(DATA FOR PROCESSING)
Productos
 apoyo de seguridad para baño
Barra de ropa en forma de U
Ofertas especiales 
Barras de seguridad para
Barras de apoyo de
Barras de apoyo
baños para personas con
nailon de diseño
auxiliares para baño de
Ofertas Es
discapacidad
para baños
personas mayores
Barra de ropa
(End DATA FOR PROCESSING)
(DATA FOR PROCESSING)
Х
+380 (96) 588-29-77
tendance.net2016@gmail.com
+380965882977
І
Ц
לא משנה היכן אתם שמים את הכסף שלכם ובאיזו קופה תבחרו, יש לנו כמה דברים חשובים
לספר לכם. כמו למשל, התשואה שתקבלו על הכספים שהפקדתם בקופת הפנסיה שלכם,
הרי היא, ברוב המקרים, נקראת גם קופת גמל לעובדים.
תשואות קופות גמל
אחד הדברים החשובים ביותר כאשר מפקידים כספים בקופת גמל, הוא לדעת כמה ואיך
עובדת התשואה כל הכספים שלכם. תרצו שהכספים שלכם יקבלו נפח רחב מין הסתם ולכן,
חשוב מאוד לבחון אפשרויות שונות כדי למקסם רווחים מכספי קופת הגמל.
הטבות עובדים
(End DATA FOR PROCESSING)
* [WORK ORDER]: Word for word, restate the lines of the data above that fall between the line holding "תשואות קופות גמל" and the line holding "הטבות עובדים", inclusive, and no other lines.

* [EXPECTED OUTPUT]:
תשואות קופות גמל
אחד הדברים החשובים ביותר כאשר מפקידים כספים בקופת גמל, הוא לדעת כמה ואיך
עובדת התשואה כל הכספים שלכם. תרצו שהכספים שלכם יקבלו נפח רחב מין הסתם ולכן,
חשוב מאוד לבחון אפשרויות שונות כדי למקסם רווחים מכספי קופת הגמל.
הטבות עובדים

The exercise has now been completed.